Looks a tough walk – not least given the heat! Hope the hip is better.


27 07 2016

Yeah it took around a week but it’s fine now thanks 🙂


27 07 2016
Simon Howlett

Hi Carol, great photos and an impressive walk. Saw the Tables when I visited Skye a couple of years ago. Wanted to explore them but ran out of time. Will definitely make the effort next time. Nice to hear there was a fellow film user out with their camera. Winding windows are great, I miss them. My favourite was the old mini, with sliding glass and a cord to open the door with!


27 07 2016

The first 3 and the last photo are old ones and show how much better film was in the past than today’s washed-out Kodak ones! Mind you, the old ones could have been Agfa as that’s what I always used to use…

I had winding windows deliberately put on my new car when I bought it. I find them easier to use when not looking (so I can continue looking out of the windscreen that is) and also they’re safer if you get caught in deep water which we might now we’re a land of such flooding.

Liked by 1 person

26 07 2016

I done these two anti-clockwise so found your two arduous descents much easier to route find going up. The ascent up Healabhal Mhor I found pretty easy as I could zig-zag through the bands of crags it was then straightforward to Healabhal Beag – pretty much taking a direct line. The ascent here was a pretty steep but an easy(ish) line was followed and then retraced on descent – return down Glen Osdale. If I remember the tops where frozen so probably easier underfoot on my visit.

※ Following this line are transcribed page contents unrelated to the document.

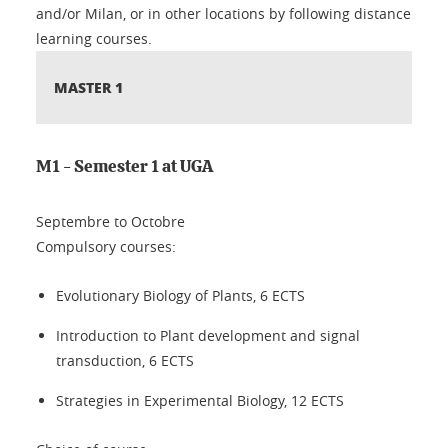
and/or Milan, or in other locations by following distance
learning courses.
MASTER 1
M1 - Semester 1 at UGA
Septembre to Octobre
Compulsory courses:
Evolutionary Biology of Plants, 6 ECTS
Introduction to Plant development and signal
transduction, 6 ECTS
Strategies in Experimental Biology, 12 ECTS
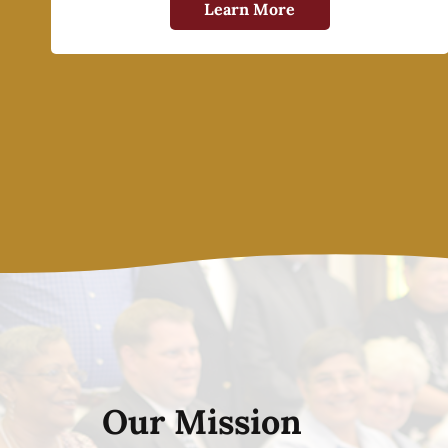
Learn More
Our Mission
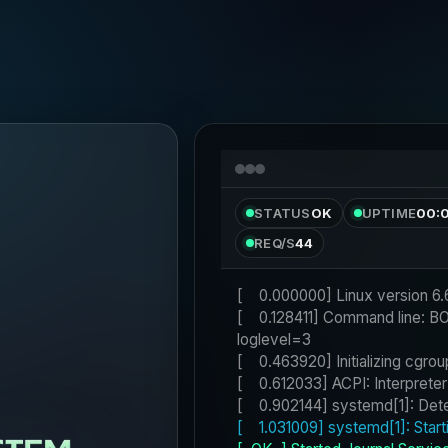
STATUS
OK
UPTIME
00:
REQ/S
44
[    0.128411] Command line: 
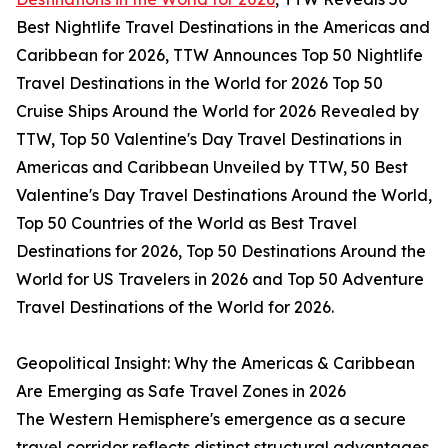
Best Nightlife Travel Destinations in the Americas and
Caribbean for 2026, TTW Announces Top 50 Nightlife
Travel Destinations in the World for 2026 Top 50
Cruise Ships Around the World for 2026 Revealed by
TTW, Top 50 Valentine's Day Travel Destinations in
Americas and Caribbean Unveiled by TTW, 50 Best
Valentine's Day Travel Destinations Around the World,
Top 50 Countries of the World as Best Travel
Destinations for 2026, Top 50 Destinations Around the
World for US Travelers in 2026 and Top 50 Adventure
Travel Destinations of the World for 2026.
Geopolitical Insight: Why the Americas & Caribbean
Are Emerging as Safe Travel Zones in 2026
The Western Hemisphere's emergence as a secure
travel corridor reflects distinct structural advantages.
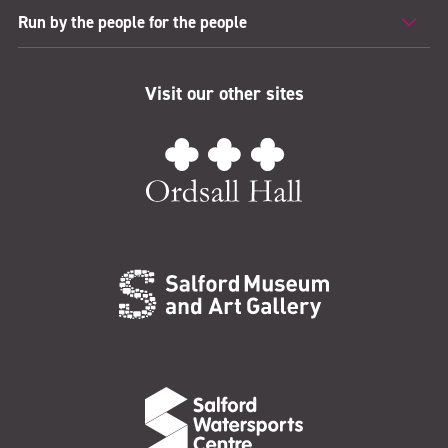
Run by the people for the people
Visit our other sites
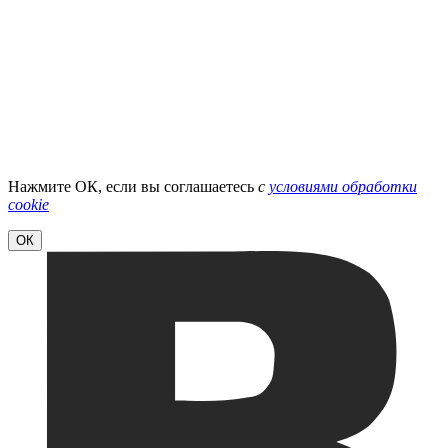
Нажмите ОК, если вы соглашаетесь
с
условиями обработки
cookie
ОК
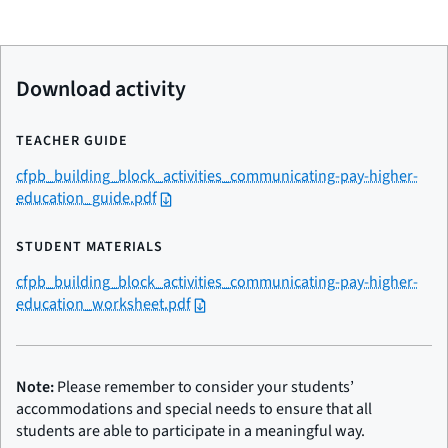
Download activity
TEACHER GUIDE
cfpb_building_block_activities_communicating-pay-higher-
education_guide.pdf
STUDENT MATERIALS
cfpb_building_block_activities_communicating-pay-higher-
education_worksheet.pdf
Note:
Please remember to consider your students’
accommodations and special needs to ensure that all
students are able to participate in a meaningful way.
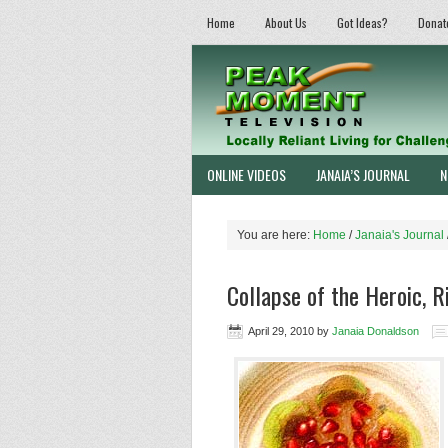
Home
About Us
Got Ideas?
Donat
ONLINE VIDEOS
JANAIA’S JOURNAL
N
You are here:
Home
/
Janaia's Journal
Collapse of the Heroic, R
April 29, 2010
by
Janaia Donaldson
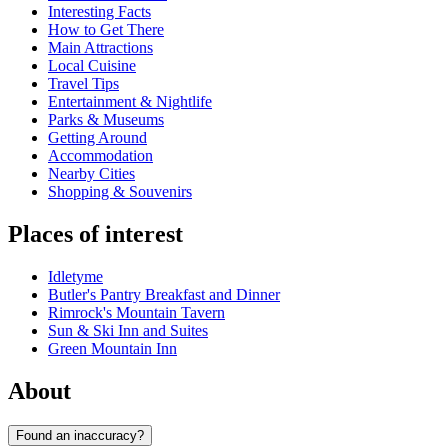
Interesting Facts
How to Get There
Main Attractions
Local Cuisine
Travel Tips
Entertainment & Nightlife
Parks & Museums
Getting Around
Accommodation
Nearby Cities
Shopping & Souvenirs
Places of interest
Idletyme
Butler's Pantry Breakfast and Dinner
Rimrock's Mountain Tavern
Sun & Ski Inn and Suites
Green Mountain Inn
About
Found an inaccuracy?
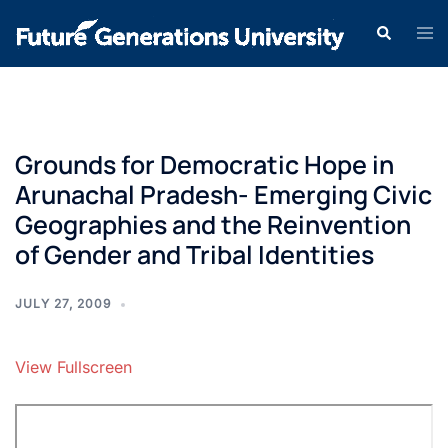
Grounds for Democratic Hope in
Arunachal Pradesh- Emerging Civic
Geographies and the Reinvention
of Gender and Tribal Identities
JULY 27, 2009
View Fullscreen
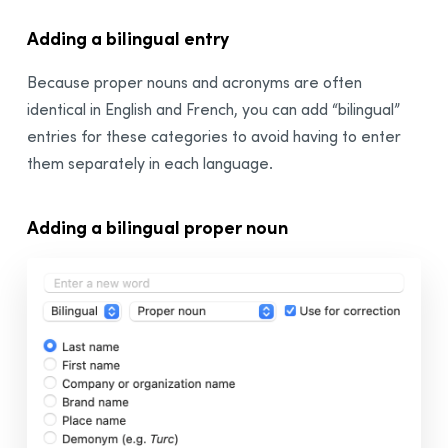
Adding a
bilingual
entry
Because proper nouns and acronyms are often
identical in English and French, you can add “
bilingual
”
entries for these categories to avoid having to enter
them separately in each language.
Adding a
bilingual
proper noun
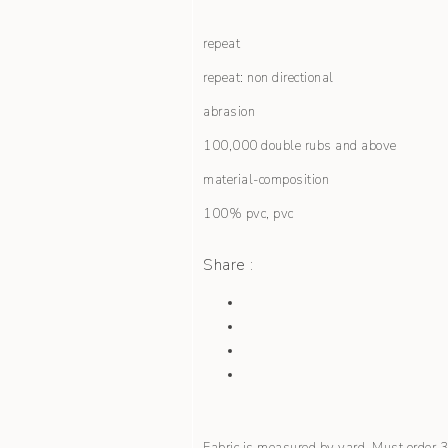
repeat
repeat: non directional
abrasion
100,000 double rubs and above
material-composition
100% pvc, pvc
Share :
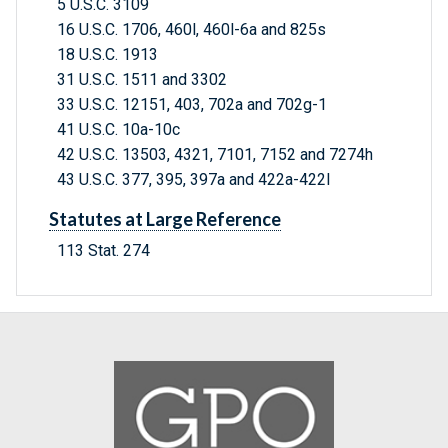
5 U.S.C. 3109
16 U.S.C. 1706, 460l, 460l-6a and 825s
18 U.S.C. 1913
31 U.S.C. 1511 and 3302
33 U.S.C. 12151, 403, 702a and 702g-1
41 U.S.C. 10a-10c
42 U.S.C. 13503, 4321, 7101, 7152 and 7274h
43 U.S.C. 377, 395, 397a and 422a-422l
Statutes at Large Reference
113 Stat. 274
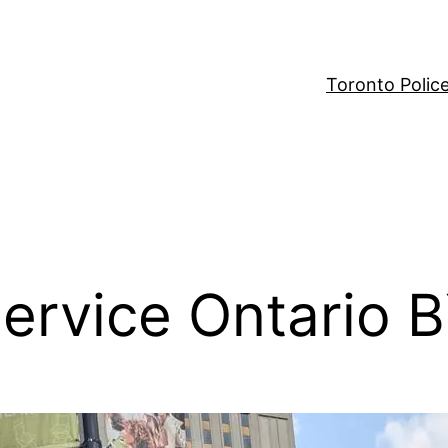
Toronto Polic
ervice Ontario 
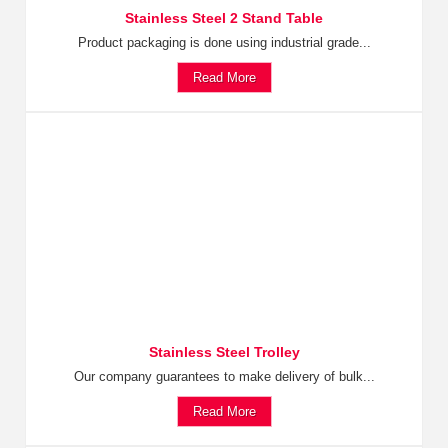
Stainless Steel 2 Stand Table
Product packaging is done using industrial grade...
Read More
Stainless Steel Trolley
Our company guarantees to make delivery of bulk...
Read More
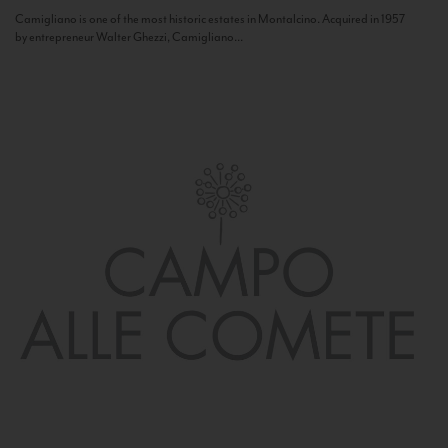
Camigliano is one of the most historic estates in Montalcino. Acquired in 1957
by entrepreneur Walter Ghezzi, Camigliano...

Cracking views across the Minches I thought & well worth the effort 🙂

Cheers Simon


26 07 2016

It is good views from them. I think I was really suffering from the heat quite a bit that day as it was exceedingly hot for a change! and, of course, I was having to wear the thick, long-sleeved shirt still 😦


25 07 2016

Hi Carol, that does look like a grind. Sure looks like a good view though. Also looks remote. Imagine running into someone with the same film camera! Bob


26 07 2016

I was amazed to run into someone else using film never mind the exact same camera.